These records contain pictures, which must be left out; copy exactly the lines from the one with "back, il tuo" up to and including the one with "Psalm 46,2-3a".

[SUPPLIED RECORDS — start]

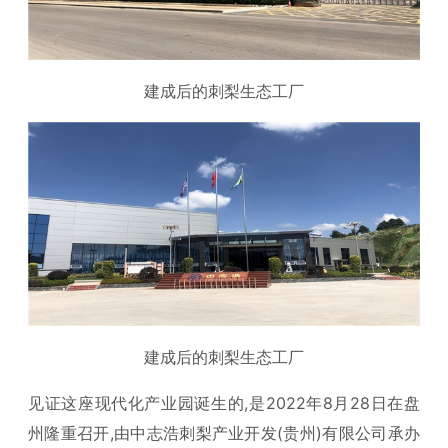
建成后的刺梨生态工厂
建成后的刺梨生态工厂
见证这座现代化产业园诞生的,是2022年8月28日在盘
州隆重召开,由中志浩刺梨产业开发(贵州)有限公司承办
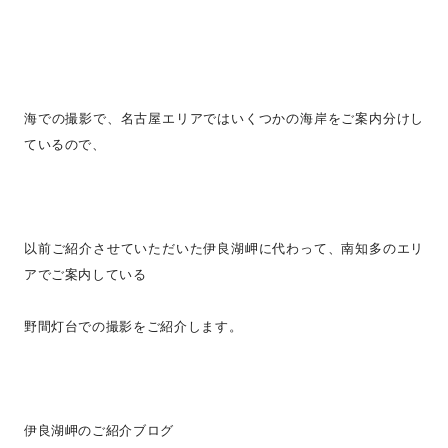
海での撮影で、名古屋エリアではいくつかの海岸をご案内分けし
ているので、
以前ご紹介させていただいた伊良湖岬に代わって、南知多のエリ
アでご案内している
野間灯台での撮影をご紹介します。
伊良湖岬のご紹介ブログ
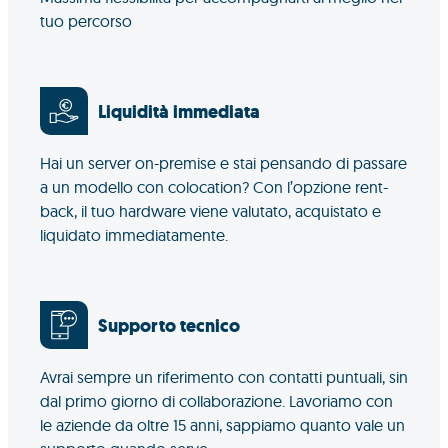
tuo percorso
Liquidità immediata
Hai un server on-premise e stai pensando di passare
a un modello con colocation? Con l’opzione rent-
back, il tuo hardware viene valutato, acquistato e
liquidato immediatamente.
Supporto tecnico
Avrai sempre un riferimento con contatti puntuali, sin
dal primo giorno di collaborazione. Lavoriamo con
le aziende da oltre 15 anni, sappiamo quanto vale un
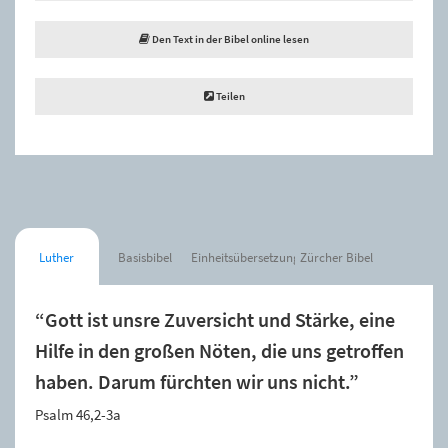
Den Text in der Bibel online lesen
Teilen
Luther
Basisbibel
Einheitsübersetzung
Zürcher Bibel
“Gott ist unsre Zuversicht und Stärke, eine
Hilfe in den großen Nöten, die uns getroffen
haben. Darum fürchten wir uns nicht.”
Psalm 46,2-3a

[SUPPLIED RECORDS — finish]
[SUPPLIED RECORDS — start]

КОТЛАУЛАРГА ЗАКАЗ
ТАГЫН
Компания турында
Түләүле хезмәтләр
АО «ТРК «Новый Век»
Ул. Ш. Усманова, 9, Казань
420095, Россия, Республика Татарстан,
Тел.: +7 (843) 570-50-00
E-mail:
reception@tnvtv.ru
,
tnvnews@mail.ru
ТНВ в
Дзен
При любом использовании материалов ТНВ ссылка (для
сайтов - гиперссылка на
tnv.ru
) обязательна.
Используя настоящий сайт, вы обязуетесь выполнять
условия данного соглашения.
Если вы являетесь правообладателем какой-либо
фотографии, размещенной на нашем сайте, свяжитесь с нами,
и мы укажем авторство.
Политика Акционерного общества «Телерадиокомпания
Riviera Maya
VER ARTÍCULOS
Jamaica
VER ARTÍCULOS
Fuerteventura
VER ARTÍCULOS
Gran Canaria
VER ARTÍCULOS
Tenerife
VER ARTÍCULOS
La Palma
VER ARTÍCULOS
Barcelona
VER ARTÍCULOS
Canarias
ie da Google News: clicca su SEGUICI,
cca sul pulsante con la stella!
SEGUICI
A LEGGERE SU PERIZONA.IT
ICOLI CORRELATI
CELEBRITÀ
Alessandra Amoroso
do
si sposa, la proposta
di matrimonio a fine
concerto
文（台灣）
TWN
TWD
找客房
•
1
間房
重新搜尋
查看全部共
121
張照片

[SUPPLIED RECORDS — finish]

*RESULT BELOW*.
back, il tuo hardware viene valutato, acquistato e
liquidato immediatamente.
Supporto tecnico
Avrai sempre un riferimento con contatti puntuali, sin
dal primo giorno di collaborazione. Lavoriamo con
le aziende da oltre 15 anni, sappiamo quanto vale un
Den Text in der Bibel online lesen
Teilen
Luther
Basisbibel
Einheitsübersetzung
Zürcher Bibel
“Gott ist unsre Zuversicht und Stärke, eine
Hilfe in den großen Nöten, die uns getroffen
haben. Darum fürchten wir uns nicht.”
Psalm 46,2-3a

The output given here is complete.